Achievement of coronary artery patency by use of anisoylated plasminogen streptokinase activator complex in acute myocardial infarction.

Anisoylated plasminogen streptokinase activator complex (APSAC) is a recently developed thrombolytic agent with high fibrin-binding potential and sustained release pharmacokinetics (plasma half-life 70 minutes). Following studies of its intracoronary use, the efficacy was examined, in an open study using coronary angiography, of a single bolus dose of 30U given intravenously to 94 patients within 6 hours (mean 2.97 hours) from the onset of symptoms of myocardial infarction.
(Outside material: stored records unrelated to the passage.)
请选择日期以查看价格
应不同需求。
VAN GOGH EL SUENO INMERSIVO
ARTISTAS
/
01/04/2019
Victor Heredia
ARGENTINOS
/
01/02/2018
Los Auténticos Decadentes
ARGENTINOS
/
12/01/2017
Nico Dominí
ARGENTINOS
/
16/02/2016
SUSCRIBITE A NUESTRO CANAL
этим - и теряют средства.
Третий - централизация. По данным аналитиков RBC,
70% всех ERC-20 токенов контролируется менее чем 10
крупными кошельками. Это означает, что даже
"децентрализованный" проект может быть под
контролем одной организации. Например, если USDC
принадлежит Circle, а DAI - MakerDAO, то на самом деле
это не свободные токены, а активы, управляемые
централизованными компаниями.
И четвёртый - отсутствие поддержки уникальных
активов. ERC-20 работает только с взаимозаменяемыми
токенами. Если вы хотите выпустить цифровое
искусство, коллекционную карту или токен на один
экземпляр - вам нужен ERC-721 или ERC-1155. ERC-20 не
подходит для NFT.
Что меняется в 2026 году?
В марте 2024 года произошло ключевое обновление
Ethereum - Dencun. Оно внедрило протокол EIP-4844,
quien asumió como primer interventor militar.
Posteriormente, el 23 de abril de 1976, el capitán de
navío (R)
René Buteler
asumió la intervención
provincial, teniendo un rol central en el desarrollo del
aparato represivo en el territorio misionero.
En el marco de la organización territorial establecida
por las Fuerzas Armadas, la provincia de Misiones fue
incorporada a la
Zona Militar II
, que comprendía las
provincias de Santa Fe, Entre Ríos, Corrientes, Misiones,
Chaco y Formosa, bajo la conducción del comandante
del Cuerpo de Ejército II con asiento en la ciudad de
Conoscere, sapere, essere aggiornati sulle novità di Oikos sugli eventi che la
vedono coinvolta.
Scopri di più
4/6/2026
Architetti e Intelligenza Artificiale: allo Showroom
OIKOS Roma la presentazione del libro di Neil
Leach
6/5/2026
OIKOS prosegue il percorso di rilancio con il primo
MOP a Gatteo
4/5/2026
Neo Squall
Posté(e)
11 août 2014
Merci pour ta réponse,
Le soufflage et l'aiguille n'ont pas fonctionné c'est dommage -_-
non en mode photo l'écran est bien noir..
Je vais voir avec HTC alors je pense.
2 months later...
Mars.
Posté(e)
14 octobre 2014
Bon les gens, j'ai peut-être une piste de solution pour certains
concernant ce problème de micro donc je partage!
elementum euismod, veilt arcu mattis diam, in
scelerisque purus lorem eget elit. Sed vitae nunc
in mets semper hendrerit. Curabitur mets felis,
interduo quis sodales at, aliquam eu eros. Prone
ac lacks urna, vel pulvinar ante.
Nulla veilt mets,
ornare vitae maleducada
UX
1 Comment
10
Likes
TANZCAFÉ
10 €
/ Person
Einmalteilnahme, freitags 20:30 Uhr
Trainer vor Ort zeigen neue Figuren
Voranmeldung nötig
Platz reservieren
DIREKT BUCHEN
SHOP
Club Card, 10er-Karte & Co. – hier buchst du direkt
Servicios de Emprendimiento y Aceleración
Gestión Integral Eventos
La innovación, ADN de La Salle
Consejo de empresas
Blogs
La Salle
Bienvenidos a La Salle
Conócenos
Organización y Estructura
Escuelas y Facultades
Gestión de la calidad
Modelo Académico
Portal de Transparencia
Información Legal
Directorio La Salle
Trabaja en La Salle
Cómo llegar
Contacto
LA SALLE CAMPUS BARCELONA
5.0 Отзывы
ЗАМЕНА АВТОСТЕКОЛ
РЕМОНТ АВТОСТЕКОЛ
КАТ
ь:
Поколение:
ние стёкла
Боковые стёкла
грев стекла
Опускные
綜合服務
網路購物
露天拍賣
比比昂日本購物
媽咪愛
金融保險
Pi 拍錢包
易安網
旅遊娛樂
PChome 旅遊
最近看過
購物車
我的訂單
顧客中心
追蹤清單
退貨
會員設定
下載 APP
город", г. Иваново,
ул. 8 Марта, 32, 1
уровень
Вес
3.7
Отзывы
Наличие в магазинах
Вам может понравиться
After thrombolytic therapy, patency of the left anterior descending artery was demonstrated in 32 of 42 patients with anterior infarctions (76%), and in 12 of 13 patients with circumflex (92%) and 28 of 36 with right coronary artery infarcts (78%) in the inferior infarction group. The overall incidence of reocclusion was 24%, which occurred within the first 12 days after hospitalisation. Successful thrombolysis was associated with rapid resolution of the acute ST segment change, and an early peak of creatine phosphokinase (CK) compared with patients whose vessels remained occluded. No major systemic bleeding complications were experienced. Single dose intravenous APSAC appears to be a highly effective and relatively safe thrombolytic agent which has the major advantage over other such agents of easier administration. This makes it suitable for use in district hospitals and in the community, as well as in specialised cardiac centres.